As Geoffrey Serle points out, intellect and the arts, until recent times, have been almost the last things a European has associated with Australia. For instance, until the period of World War I and after, ‘Australian writing of high quality had been rare, and serious writers were isolated from each other, lacked an audience, and hardly ever received informed criticism.’ And the same applied to all other forms of Australian creativity with the exception of ‘freaks like Nellie Melba’.

Rosa Praed near the end of her life lamented ‘Alas! When I think that in those early days of mine, it never struck me that my worthiest ambition might be to become a genuine Australian storyteller! Then it was rather the fashion to despise native surroundings and the romance of the bush. We all wanted to be English …’ In particular, Serle observes, Australia needed to grow in scale and diversity – from diversity comes disagreement, stimulus and excitement. And Australia also needed to move towards nationhood, in order to find the interpretive artists who would begin to state in aesthetic terms what it might mean to be an Australian.

There were stirrings. The ‘Heidelberg’ artists were to establish an Australian school of painting during the late l880s. With this and the founding of the Bulletin by J.F. Archibald and his two partners in 1880 and their subsequent policy of encouraging writers, poets and artists, the next twenty years up until eventual Federation came to be recognized as the genesis of our national culture.

Serle observes that it took almost a century for any real nationalist movement to emerge.

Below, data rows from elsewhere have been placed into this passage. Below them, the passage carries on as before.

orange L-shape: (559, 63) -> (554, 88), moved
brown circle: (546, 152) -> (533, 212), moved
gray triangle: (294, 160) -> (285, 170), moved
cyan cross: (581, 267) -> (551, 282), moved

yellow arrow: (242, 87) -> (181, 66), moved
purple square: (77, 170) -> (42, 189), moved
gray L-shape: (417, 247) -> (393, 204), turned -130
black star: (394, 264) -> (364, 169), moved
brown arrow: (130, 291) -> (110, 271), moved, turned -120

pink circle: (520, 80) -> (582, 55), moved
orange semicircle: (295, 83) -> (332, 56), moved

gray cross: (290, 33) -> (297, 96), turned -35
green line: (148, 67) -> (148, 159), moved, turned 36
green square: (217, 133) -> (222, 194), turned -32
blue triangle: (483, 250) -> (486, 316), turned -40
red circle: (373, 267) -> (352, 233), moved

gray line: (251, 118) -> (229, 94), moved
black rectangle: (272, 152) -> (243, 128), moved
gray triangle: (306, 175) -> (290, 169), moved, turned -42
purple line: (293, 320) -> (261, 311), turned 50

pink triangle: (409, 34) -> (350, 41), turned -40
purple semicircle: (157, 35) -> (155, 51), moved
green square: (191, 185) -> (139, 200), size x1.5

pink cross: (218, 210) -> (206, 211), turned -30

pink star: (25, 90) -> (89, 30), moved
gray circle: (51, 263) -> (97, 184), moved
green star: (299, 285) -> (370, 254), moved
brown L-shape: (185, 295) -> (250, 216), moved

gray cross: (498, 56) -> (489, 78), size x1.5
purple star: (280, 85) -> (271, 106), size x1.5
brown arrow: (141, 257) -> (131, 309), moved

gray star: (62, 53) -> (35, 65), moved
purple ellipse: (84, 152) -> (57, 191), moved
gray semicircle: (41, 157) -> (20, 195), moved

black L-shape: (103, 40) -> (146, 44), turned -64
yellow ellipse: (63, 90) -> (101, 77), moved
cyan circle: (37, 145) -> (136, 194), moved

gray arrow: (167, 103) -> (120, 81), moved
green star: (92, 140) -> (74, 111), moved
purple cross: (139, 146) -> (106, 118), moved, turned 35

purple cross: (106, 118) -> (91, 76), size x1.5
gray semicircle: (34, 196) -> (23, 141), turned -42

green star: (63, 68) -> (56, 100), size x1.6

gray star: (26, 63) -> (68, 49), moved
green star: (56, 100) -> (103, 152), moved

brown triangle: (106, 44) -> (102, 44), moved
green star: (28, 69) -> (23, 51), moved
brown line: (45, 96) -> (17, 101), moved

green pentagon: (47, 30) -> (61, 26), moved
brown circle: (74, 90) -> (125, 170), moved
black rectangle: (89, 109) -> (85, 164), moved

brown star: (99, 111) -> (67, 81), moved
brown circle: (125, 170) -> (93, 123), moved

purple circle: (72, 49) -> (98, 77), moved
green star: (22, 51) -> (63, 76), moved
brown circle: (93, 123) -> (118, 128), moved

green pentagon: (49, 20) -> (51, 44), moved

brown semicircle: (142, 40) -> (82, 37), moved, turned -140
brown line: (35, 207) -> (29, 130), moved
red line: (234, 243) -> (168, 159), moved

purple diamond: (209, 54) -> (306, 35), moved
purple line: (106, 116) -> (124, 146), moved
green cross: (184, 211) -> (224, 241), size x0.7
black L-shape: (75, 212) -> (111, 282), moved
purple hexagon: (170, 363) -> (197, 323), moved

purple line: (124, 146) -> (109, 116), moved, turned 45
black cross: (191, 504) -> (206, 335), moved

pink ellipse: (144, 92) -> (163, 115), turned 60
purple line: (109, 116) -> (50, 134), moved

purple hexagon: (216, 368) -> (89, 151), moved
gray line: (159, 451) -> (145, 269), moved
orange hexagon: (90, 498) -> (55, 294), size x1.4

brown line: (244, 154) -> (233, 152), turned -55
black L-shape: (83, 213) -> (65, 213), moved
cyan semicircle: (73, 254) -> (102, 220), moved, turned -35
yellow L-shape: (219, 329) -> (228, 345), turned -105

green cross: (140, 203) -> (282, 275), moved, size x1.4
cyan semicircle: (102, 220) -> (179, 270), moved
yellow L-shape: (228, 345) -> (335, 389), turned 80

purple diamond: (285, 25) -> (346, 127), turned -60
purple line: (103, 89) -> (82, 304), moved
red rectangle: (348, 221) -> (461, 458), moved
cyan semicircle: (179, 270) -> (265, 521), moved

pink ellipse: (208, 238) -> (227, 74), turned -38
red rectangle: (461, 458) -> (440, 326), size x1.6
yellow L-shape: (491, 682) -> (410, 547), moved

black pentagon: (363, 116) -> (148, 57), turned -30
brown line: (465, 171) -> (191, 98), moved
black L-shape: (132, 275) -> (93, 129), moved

Writers and easel painters employed the European styles and subject-matter they knew, and saw their surroundings with a European vision, when early landscape painters depicted the sunlit landscape, the eucalypts, wattles and ferns in a manner and style that was English in character, sentiment and palette. But even with the ‘Heidelberg’ impressionists and the remarkable influence of the Bulletin on the arts, Serle finds ‘the disappointing delay in the development of both literature and painting in the first quarter or third of the twentieth century is closely related both to the delayed development of Australian independence, because of the swing back to Empire for ideological and geographical reasons, and to the continuation of extraordinary cultural isolation.’

All that has changed.

Geoffrey Serle’s final chapter, superbly constructed like the others, records the enormous achievements and events within the creative arts and learning over the last fifty years. No longer can we, or anybody, regard Australia as a cultural ‘desert.

Although Serie has demonstrated we have at last acquired national maturity, if the question of ‘identity’ is troubling some among us, they should be urged to read his book.